In spite of former aberrations, everything was still possible in July, 1914. Agreement with England had been reached. We should have had to send to Petersburg a representative who, at any rate, reached the average standard of political ability, and we should have had to give Russia the certainty that we desired neither to dominate the Starits nor to throttle the Serbs. M. Sazonoff was saying to us: "Lâchez l'Autriche et nous lâcherons les Français," and M. Cambon [French Ambassador in Berlin] said to Herr von Jagow: "Vous n'avez [pas] besoin de suivre l'Autriche partout."
We needed neither alliances nor wars, but merely treaties which would protect us and others, and which would guarantee us an economic development for which there had been no precedent in history. And if Russia had been relieved of trouble in the west, she would have been able to turn again to the east, and then the Anglo-Russian antagonism would have arisen automatically without our interference—and the Russo-Japanese antagonism no less than the Anglo-Russian.
We could also have approached the question of limitation of armaments, and should have had no further need to bother about the confusions of Austria.
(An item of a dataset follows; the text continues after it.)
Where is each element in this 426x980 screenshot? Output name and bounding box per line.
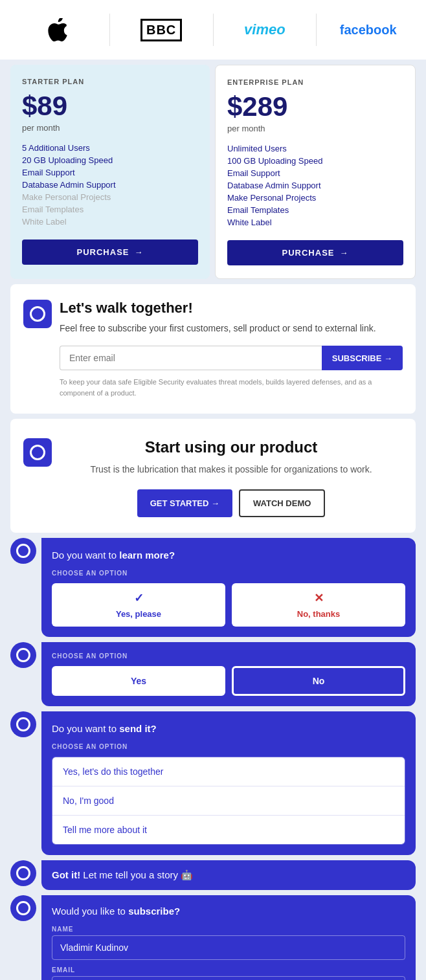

Austria-Hungary would then become the vassal of the German Empire—without an alliance, and, above all, without sentimental services on our part, leading ultimately to war for the liberation of Poland and the destruction of Serbia, although German interests demanded exactly the contrary.
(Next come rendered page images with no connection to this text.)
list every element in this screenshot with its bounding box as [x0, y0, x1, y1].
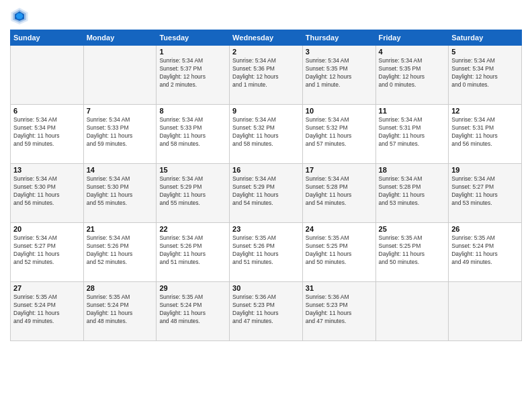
- logo: [10, 7, 32, 26]
- day-number: 8: [159, 107, 226, 115]
- day-number: 30: [232, 284, 300, 292]
- day-detail: Sunrise: 5:34 AM Sunset: 5:33 PM Dayligh…: [159, 116, 226, 148]
- day-number: 25: [379, 225, 446, 233]
- calendar-cell: 28Sunrise: 5:35 AM Sunset: 5:24 PM Dayli…: [83, 282, 157, 341]
- calendar-cell: 24Sunrise: 5:35 AM Sunset: 5:25 PM Dayli…: [302, 223, 375, 282]
- day-detail: Sunrise: 5:35 AM Sunset: 5:24 PM Dayligh…: [87, 293, 154, 326]
- calendar-cell: 4Sunrise: 5:34 AM Sunset: 5:35 PM Daylig…: [375, 46, 449, 105]
- calendar-page: SundayMondayTuesdayWednesdayThursdayFrid…: [0, 0, 532, 411]
- day-detail: Sunrise: 5:34 AM Sunset: 5:26 PM Dayligh…: [87, 234, 154, 267]
- calendar-cell: 23Sunrise: 5:35 AM Sunset: 5:26 PM Dayli…: [230, 223, 303, 282]
- calendar-cell: 6Sunrise: 5:34 AM Sunset: 5:34 PM Daylig…: [11, 105, 84, 164]
- calendar-cell: 7Sunrise: 5:34 AM Sunset: 5:33 PM Daylig…: [83, 105, 157, 164]
- day-number: 10: [306, 107, 373, 115]
- calendar-cell: 26Sunrise: 5:35 AM Sunset: 5:24 PM Dayli…: [449, 223, 522, 282]
- day-number: 21: [87, 225, 154, 233]
- day-detail: Sunrise: 5:34 AM Sunset: 5:26 PM Dayligh…: [159, 234, 226, 267]
- day-detail: Sunrise: 5:34 AM Sunset: 5:31 PM Dayligh…: [451, 116, 519, 148]
- day-detail: Sunrise: 5:34 AM Sunset: 5:30 PM Dayligh…: [13, 175, 81, 208]
- day-detail: Sunrise: 5:34 AM Sunset: 5:28 PM Dayligh…: [306, 175, 373, 208]
- calendar-cell: [11, 46, 84, 105]
- day-detail: Sunrise: 5:34 AM Sunset: 5:27 PM Dayligh…: [451, 175, 519, 208]
- calendar-week-5: 27Sunrise: 5:35 AM Sunset: 5:24 PM Dayli…: [11, 282, 522, 341]
- calendar-week-4: 20Sunrise: 5:34 AM Sunset: 5:27 PM Dayli…: [11, 223, 522, 282]
- day-number: 23: [232, 225, 300, 233]
- day-detail: Sunrise: 5:34 AM Sunset: 5:33 PM Dayligh…: [87, 116, 154, 148]
- day-number: 26: [451, 225, 519, 233]
- day-detail: Sunrise: 5:34 AM Sunset: 5:34 PM Dayligh…: [451, 57, 519, 89]
- day-detail: Sunrise: 5:34 AM Sunset: 5:31 PM Dayligh…: [379, 116, 446, 148]
- calendar-cell: [449, 282, 522, 341]
- header: [10, 7, 522, 26]
- day-detail: Sunrise: 5:35 AM Sunset: 5:26 PM Dayligh…: [232, 234, 300, 267]
- calendar-cell: 10Sunrise: 5:34 AM Sunset: 5:32 PM Dayli…: [302, 105, 375, 164]
- day-number: 28: [87, 284, 154, 292]
- calendar-cell: 15Sunrise: 5:34 AM Sunset: 5:29 PM Dayli…: [157, 164, 230, 223]
- day-number: 27: [13, 284, 81, 292]
- calendar-cell: 18Sunrise: 5:34 AM Sunset: 5:28 PM Dayli…: [375, 164, 449, 223]
- day-number: 11: [379, 107, 446, 115]
- day-detail: Sunrise: 5:34 AM Sunset: 5:28 PM Dayligh…: [379, 175, 446, 208]
- day-detail: Sunrise: 5:34 AM Sunset: 5:36 PM Dayligh…: [232, 57, 300, 89]
- calendar-cell: 9Sunrise: 5:34 AM Sunset: 5:32 PM Daylig…: [230, 105, 303, 164]
- day-detail: Sunrise: 5:35 AM Sunset: 5:25 PM Dayligh…: [379, 234, 446, 267]
- calendar-cell: 14Sunrise: 5:34 AM Sunset: 5:30 PM Dayli…: [83, 164, 157, 223]
- day-detail: Sunrise: 5:36 AM Sunset: 5:23 PM Dayligh…: [306, 293, 373, 326]
- calendar-cell: 16Sunrise: 5:34 AM Sunset: 5:29 PM Dayli…: [230, 164, 303, 223]
- calendar-cell: 30Sunrise: 5:36 AM Sunset: 5:23 PM Dayli…: [230, 282, 303, 341]
- day-detail: Sunrise: 5:34 AM Sunset: 5:32 PM Dayligh…: [306, 116, 373, 148]
- calendar-cell: 5Sunrise: 5:34 AM Sunset: 5:34 PM Daylig…: [449, 46, 522, 105]
- weekday-header-tuesday: Tuesday: [157, 30, 230, 46]
- day-number: 6: [13, 107, 81, 115]
- day-number: 31: [306, 284, 373, 292]
- calendar-cell: 27Sunrise: 5:35 AM Sunset: 5:24 PM Dayli…: [11, 282, 84, 341]
- day-number: 13: [13, 166, 81, 174]
- logo-icon: [10, 7, 29, 26]
- weekday-header-sunday: Sunday: [11, 30, 84, 46]
- weekday-header-thursday: Thursday: [302, 30, 375, 46]
- calendar-cell: [375, 282, 449, 341]
- day-number: 7: [87, 107, 154, 115]
- calendar-cell: 20Sunrise: 5:34 AM Sunset: 5:27 PM Dayli…: [11, 223, 84, 282]
- calendar-cell: 8Sunrise: 5:34 AM Sunset: 5:33 PM Daylig…: [157, 105, 230, 164]
- calendar-cell: 19Sunrise: 5:34 AM Sunset: 5:27 PM Dayli…: [449, 164, 522, 223]
- calendar-cell: 2Sunrise: 5:34 AM Sunset: 5:36 PM Daylig…: [230, 46, 303, 105]
- calendar-cell: 25Sunrise: 5:35 AM Sunset: 5:25 PM Dayli…: [375, 223, 449, 282]
- calendar-week-2: 6Sunrise: 5:34 AM Sunset: 5:34 PM Daylig…: [11, 105, 522, 164]
- day-number: 17: [306, 166, 373, 174]
- day-detail: Sunrise: 5:36 AM Sunset: 5:23 PM Dayligh…: [232, 293, 300, 326]
- day-detail: Sunrise: 5:34 AM Sunset: 5:35 PM Dayligh…: [379, 57, 446, 89]
- day-detail: Sunrise: 5:34 AM Sunset: 5:37 PM Dayligh…: [159, 57, 226, 89]
- calendar-cell: 13Sunrise: 5:34 AM Sunset: 5:30 PM Dayli…: [11, 164, 84, 223]
- day-detail: Sunrise: 5:34 AM Sunset: 5:34 PM Dayligh…: [13, 116, 81, 148]
- day-number: 22: [159, 225, 226, 233]
- calendar-cell: 29Sunrise: 5:35 AM Sunset: 5:24 PM Dayli…: [157, 282, 230, 341]
- weekday-header-row: SundayMondayTuesdayWednesdayThursdayFrid…: [11, 30, 522, 46]
- calendar-cell: 22Sunrise: 5:34 AM Sunset: 5:26 PM Dayli…: [157, 223, 230, 282]
- day-number: 12: [451, 107, 519, 115]
- calendar-table: SundayMondayTuesdayWednesdayThursdayFrid…: [10, 30, 522, 341]
- calendar-cell: 31Sunrise: 5:36 AM Sunset: 5:23 PM Dayli…: [302, 282, 375, 341]
- day-number: 4: [379, 48, 446, 56]
- day-number: 1: [159, 48, 226, 56]
- day-detail: Sunrise: 5:34 AM Sunset: 5:29 PM Dayligh…: [159, 175, 226, 208]
- day-number: 3: [306, 48, 373, 56]
- weekday-header-monday: Monday: [83, 30, 157, 46]
- day-detail: Sunrise: 5:35 AM Sunset: 5:24 PM Dayligh…: [451, 234, 519, 267]
- day-number: 5: [451, 48, 519, 56]
- calendar-cell: 17Sunrise: 5:34 AM Sunset: 5:28 PM Dayli…: [302, 164, 375, 223]
- day-number: 16: [232, 166, 300, 174]
- day-detail: Sunrise: 5:35 AM Sunset: 5:25 PM Dayligh…: [306, 234, 373, 267]
- day-number: 18: [379, 166, 446, 174]
- calendar-cell: 11Sunrise: 5:34 AM Sunset: 5:31 PM Dayli…: [375, 105, 449, 164]
- calendar-week-1: 1Sunrise: 5:34 AM Sunset: 5:37 PM Daylig…: [11, 46, 522, 105]
- day-detail: Sunrise: 5:34 AM Sunset: 5:35 PM Dayligh…: [306, 57, 373, 89]
- day-number: 19: [451, 166, 519, 174]
- day-number: 9: [232, 107, 300, 115]
- day-detail: Sunrise: 5:35 AM Sunset: 5:24 PM Dayligh…: [159, 293, 226, 326]
- weekday-header-saturday: Saturday: [449, 30, 522, 46]
- calendar-cell: 3Sunrise: 5:34 AM Sunset: 5:35 PM Daylig…: [302, 46, 375, 105]
- calendar-cell: [83, 46, 157, 105]
- calendar-week-3: 13Sunrise: 5:34 AM Sunset: 5:30 PM Dayli…: [11, 164, 522, 223]
- calendar-cell: 12Sunrise: 5:34 AM Sunset: 5:31 PM Dayli…: [449, 105, 522, 164]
I had to support in London a policy which I knew to be fallacious. I was punished for it, for it was a sin against the Holy Ghost.
ARRIVAL AT BERLIN
On my arrival in Berlin I saw at once that I was to be made the scapegoat for the catastrophe of which our Government had made itself guilty in opposition to my advice and my warnings.
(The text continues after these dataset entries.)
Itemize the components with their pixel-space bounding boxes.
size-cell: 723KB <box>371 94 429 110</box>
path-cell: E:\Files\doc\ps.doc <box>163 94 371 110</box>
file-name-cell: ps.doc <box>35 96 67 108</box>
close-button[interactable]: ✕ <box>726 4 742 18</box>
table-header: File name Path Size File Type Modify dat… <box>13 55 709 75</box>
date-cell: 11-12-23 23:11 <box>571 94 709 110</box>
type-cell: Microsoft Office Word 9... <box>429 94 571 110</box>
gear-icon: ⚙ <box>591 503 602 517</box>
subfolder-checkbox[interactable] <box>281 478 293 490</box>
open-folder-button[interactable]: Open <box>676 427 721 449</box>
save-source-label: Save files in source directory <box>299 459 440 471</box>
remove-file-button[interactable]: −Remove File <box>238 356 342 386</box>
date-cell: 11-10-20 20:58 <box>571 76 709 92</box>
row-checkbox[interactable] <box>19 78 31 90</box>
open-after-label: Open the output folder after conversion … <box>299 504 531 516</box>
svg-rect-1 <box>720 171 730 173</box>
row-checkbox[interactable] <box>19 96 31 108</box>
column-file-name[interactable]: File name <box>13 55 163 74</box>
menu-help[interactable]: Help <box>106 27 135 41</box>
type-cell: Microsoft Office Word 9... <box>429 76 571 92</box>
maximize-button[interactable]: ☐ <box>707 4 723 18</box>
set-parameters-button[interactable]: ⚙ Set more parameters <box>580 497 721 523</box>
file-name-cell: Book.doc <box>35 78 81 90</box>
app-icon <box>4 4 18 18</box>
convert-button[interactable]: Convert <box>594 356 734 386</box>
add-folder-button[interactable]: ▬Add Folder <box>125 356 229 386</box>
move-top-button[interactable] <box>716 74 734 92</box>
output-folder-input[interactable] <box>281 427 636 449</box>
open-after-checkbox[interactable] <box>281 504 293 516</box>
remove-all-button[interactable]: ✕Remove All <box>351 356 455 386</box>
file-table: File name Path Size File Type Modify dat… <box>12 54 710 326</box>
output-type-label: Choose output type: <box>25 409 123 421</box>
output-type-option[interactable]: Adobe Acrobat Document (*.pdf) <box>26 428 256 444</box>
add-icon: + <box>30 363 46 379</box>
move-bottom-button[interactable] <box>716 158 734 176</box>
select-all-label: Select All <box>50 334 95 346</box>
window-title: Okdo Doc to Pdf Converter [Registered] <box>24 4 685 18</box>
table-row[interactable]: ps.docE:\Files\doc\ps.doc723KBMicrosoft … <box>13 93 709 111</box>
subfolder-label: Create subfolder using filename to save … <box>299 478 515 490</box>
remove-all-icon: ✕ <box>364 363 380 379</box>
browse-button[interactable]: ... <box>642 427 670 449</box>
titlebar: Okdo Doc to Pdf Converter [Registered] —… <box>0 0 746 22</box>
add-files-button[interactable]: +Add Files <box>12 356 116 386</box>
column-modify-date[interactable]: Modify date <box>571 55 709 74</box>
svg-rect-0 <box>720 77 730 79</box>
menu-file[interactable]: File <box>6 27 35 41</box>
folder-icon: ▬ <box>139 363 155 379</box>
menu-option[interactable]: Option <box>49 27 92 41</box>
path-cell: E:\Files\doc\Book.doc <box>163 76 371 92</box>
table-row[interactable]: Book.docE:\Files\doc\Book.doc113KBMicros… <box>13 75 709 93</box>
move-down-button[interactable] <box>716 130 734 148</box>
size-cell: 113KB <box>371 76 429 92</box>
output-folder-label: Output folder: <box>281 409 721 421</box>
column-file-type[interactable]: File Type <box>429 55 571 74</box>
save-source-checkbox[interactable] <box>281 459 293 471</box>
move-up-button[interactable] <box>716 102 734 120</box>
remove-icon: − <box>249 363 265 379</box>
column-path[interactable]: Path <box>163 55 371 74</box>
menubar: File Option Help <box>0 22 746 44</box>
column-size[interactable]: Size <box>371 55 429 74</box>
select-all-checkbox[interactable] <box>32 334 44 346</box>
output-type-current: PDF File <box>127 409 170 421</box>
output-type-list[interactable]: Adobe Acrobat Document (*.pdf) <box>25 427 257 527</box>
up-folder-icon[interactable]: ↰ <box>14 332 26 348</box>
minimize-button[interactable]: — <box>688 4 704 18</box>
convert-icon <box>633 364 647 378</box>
The report was persistently circulated by official quarters that I had let myself be deceived by Sir Edward Grey, because if he had not wanted war Russia would not have mobilized. Count Pourtalès, whose reports could be relied upon, was to be spared, if only because of his family connections. He was said to have behaved "splendidly," and he was enthusiastically praised, while I was all the more sharply blamed.
"What has Russia got to do with Serbia?" this statesman said to me after eight years of official activity in Petersburg. It was made out that the whole business was a perfidious British trick which I had not understood. In the Foreign Office I was told that in 1916 it would in any case have come to war. But then Russia would have been "ready," and so it was better now.
As appears from all official publications, without the facts being controverted by our own White Book, which, owing to its poverty and gaps, constitutes a grave self-accusation:
1. We encouraged Count Berchtold to attack Serbia, although no German interest was involved, and the danger of a world war must have been known to us—whether we knew the text of the ultimatum is a question of complete indifference.